CAVEDON: There were cases where somebody who would have gotten four years in prison instead got 161 because of stacking these provisions. Another person got life without the possibility of parole instead of just 10 years.
BROWN: The First Step Act put an end to that and made the new rules partly retroactive. But that created a gray area. What if a person was originally sentenced before the law passed, but his sentence was later vacated? If he’s resentenced after the First Step Act went into effect, does he benefit from the new rules?
REICHARD: That’s what happened to Tony Hewitt. He received convictions for multiple firearm counts and was sentenced under the old rules. A federal appeals court threw that out, and he came up for resentencing after the First Step Act took effect.
CAVEDON: It might sound super technical. A lot of the disagreement in this case turned on a grammatical disagreement. Remember Lance Armstrong, champion of the bicycling world, champion of the Tour de France, had a very, very prominent career, but then ended up getting stripped of some of his gold medals because he failed steroid testing. What the majority said is, when we ask today, has Lance Armstrong won the Tour de France, the answer is no, because as of today, he doesn't have a valid gold medal. He had been a winner of the Tour de France, but as of today, he has not been.
BROWN: Justice Ketanji Brown Jackson wrote the majority opinion, which was joined by both liberal and conservative justices, including Chief Justice John Roberts and Justice Gorsuch. Justice Alito dissented, along with three other conservatives. The dissent thought Congress meant for the original sentence to matter, even if later overturned.

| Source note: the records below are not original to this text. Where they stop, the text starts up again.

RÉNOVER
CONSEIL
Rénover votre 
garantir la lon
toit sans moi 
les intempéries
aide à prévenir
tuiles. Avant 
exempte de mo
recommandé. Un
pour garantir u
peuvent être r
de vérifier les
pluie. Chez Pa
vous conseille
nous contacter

CAVEDON: So one of those issues where, even though people out there in the world like to talk about Trump judges and Biden judges and Obama judges and Bush judges, sometimes the disagreement is less about big, sweeping concepts and more about just those very, very picky details. I know a lot of world listeners are church goers. You might be familiar with this. Sometimes the most heated arguments can be about a specific phrase in the Bible rather than about the big picture things. And I think that's a lot of what was going on in the Hewitt case.
So what happens next? For a narrow group of inmates, judges now have discretion, and that could mean a five-year minimum sentence instead of 25 years.
REICHARD: That’s it for this week’s series of Legal Dockets. Next week we begin our summertime Legal Docket, focusing on what’s going on in the lower courts.
WORLD Radio transcripts are created on a rush deadline. This text may not be in its final form and may be updated or revised in the future. Accuracy and availability may vary. The authoritative record of WORLD Radio programming is the audio record.